Abstract

Irina Marin, Contested Frontiers in the Balkans: Ottoman and Habsburg Rivalries in Eastern Europe, I. B. Tauris: London, 2012; xvi + 228 pp., 7 maps; 9781780761053, £54.50 (hbk)
Reviewed by: Lucian N. Leustean, Aston University, Birmingham, UK
Irina Marin’s Contested Frontiers in the Balkans: Ottoman and Habsburg Rivalries in Eastern Europe is one of only a few books published in recent years to stir up the reader’s imagination and about the history of Eastern Europe. The book charts the varied past of the Banat of Temesvár in relation to its adjoining countries, Hungary, Serbia and Romania, within a wider Eastern European framework.

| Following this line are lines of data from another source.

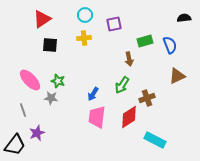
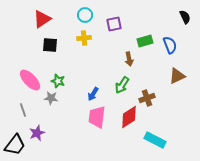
black semicircle: moved 1 px right, 1 px up; rotated 72 degrees clockwise
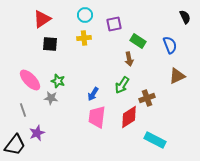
green rectangle: moved 7 px left; rotated 49 degrees clockwise
black square: moved 1 px up
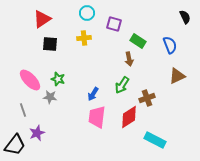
cyan circle: moved 2 px right, 2 px up
purple square: rotated 28 degrees clockwise
green star: moved 2 px up
gray star: moved 1 px left, 1 px up
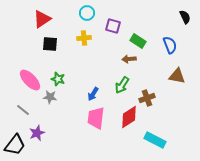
purple square: moved 1 px left, 2 px down
brown arrow: rotated 96 degrees clockwise
brown triangle: rotated 36 degrees clockwise
gray line: rotated 32 degrees counterclockwise
pink trapezoid: moved 1 px left, 1 px down
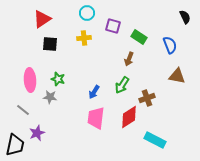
green rectangle: moved 1 px right, 4 px up
brown arrow: rotated 64 degrees counterclockwise
pink ellipse: rotated 40 degrees clockwise
blue arrow: moved 1 px right, 2 px up
black trapezoid: rotated 25 degrees counterclockwise
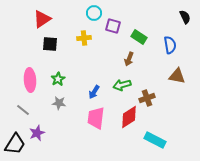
cyan circle: moved 7 px right
blue semicircle: rotated 12 degrees clockwise
green star: rotated 24 degrees clockwise
green arrow: rotated 42 degrees clockwise
gray star: moved 9 px right, 6 px down
black trapezoid: moved 1 px up; rotated 20 degrees clockwise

For the general public, the Banat of Temesvár is most likely associated with two aspects, namely the city of Timişoara (Temesvár) as the birthplace of the 1989 Romanian Revolution, and as the native place of Herta Müller, the 2009 winner of the Nobel Prize for Literature. However, the region has a wider resonance and, as Irina Marin points out: The History of Banat is, on a small scale, the history of Central and Eastern Europe with its overlapping imperial rules, population reshuffles, redrawing of boundaries, composite identities, Procrustean nation-states straddling multi-ethnic regions, the onslaught of Communism and its vagaries, and the resuscitation of regionalism within the framework of the European Union. (2)

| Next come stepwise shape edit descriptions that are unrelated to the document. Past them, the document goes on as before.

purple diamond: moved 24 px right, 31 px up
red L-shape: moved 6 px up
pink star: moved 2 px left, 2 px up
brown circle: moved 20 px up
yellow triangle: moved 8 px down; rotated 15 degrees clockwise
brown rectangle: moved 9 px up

The book is written for a general readership rather than providing extensive archival data. It comprises 15 chapters whose temporal analytic framework ranges from the ‘Medieval Bans and Banates’ to the ‘War and Democracy: The Banat after 1989’. The material covered is extensive and novel. In particular, the chapters on ‘Habsburg Borderland’, ‘Orthodox Peoples’, ‘The Banat in Yugoslavia’ and ‘The Banat in Romania’ provide unexplored paths for understanding the social and political intricacies of this region. The Banat of Temesvár was an ethnic melting pot that brought together not only Bulgarians, Czechs, Hungarians, Jews, Roma, Romanians, Serbs, Slovaks and Germans, but also Italians, French and Spaniards. The very term of ‘banat’ dates back to the emergence of the Slavic frontiers after the dissolution of the Byzantine Empire. The governors of these frontier regions between the Slavic world and the territories inhabited by Hungarians were known as ‘banates’. In Marin’s words, ‘This office was similar to that of the Lords Marcher in medieval England, who guarded the Welsh borders (or Welsh Marches), or the Germanic Margraves in charge of frontier territories, or Marks, in the Holy Roman Empire’ (4).

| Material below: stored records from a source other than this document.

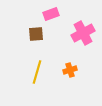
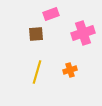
pink cross: rotated 10 degrees clockwise
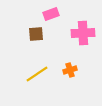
pink cross: rotated 15 degrees clockwise
yellow line: moved 2 px down; rotated 40 degrees clockwise
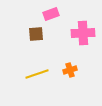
yellow line: rotated 15 degrees clockwise
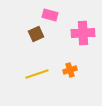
pink rectangle: moved 1 px left, 1 px down; rotated 35 degrees clockwise
brown square: rotated 21 degrees counterclockwise
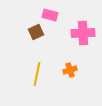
brown square: moved 2 px up
yellow line: rotated 60 degrees counterclockwise
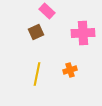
pink rectangle: moved 3 px left, 4 px up; rotated 28 degrees clockwise
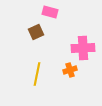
pink rectangle: moved 3 px right, 1 px down; rotated 28 degrees counterclockwise
pink cross: moved 15 px down
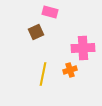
yellow line: moved 6 px right
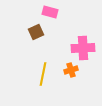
orange cross: moved 1 px right
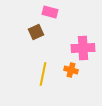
orange cross: rotated 32 degrees clockwise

Throughout the Middle Ages, the Banat came under consecutive Bulgarian, Tatar, Wallachian, and Hungarian rule until the integration of its western part into the Ottoman Empire in the sixteenth century. Ottoman rule lasted 164 years until 1716 when Prince Eugene of Savoy (1663–1736) conquered the region and placed it under the Habsburg Crown. The Banat’s strategic significance for the frontiers of the Habsburg Empire was noted in the 1807 Military Border Constitution, at a time when the spread of nationalism and modernization carried conflicting aspirations and allegiances between the Hungarian, Serbian and Romanian communities. Marin’s historical overview analyses under-researched events which shaped the region in the nineteenth and twentieth centuries, such as the 107-day siege of Temesvár in 1848; the unusually extensive development of the Hungarian railway network in the region; the concepts of ‘citizenship’ (Staatsbürgerschaft) and ‘citizen rights’ (Staatsbürgerrecht); the impact of the controversial 1868 Law of Nationalities; the 1919 integration of the south-western part of the Banat to the Kingdom of Serbs, Croats and Slovenes and most of the remaining part to Greater Romania; the rise of xenophobia in 1930s Romania; the similarities and differences under Yugoslav and Romanian communism; the comparison of ‘the Rise of Milosević and the fall of Ceauşescu’; the place of multi-ethnic Vojvodina in Serbia and of the Romanian Banat in the European Union; and the significance of the post-1989 establishment of the Danube-Kris-Mures-Tisa Euroregion for the future of the Banat.
As Marin concludes the book, ‘The old Banat of Temesvár was carved into being by wars and peace treaties and disappeared off the map in much the same way. With each redrawing of frontiers, old ways of life were disrupted and new ones came into being’ (188). Written in an accessible style, the book is a welcome contribution to the history of Eastern Europe and an excellent introduction to the multifaceted history of the Banat of Temesvár.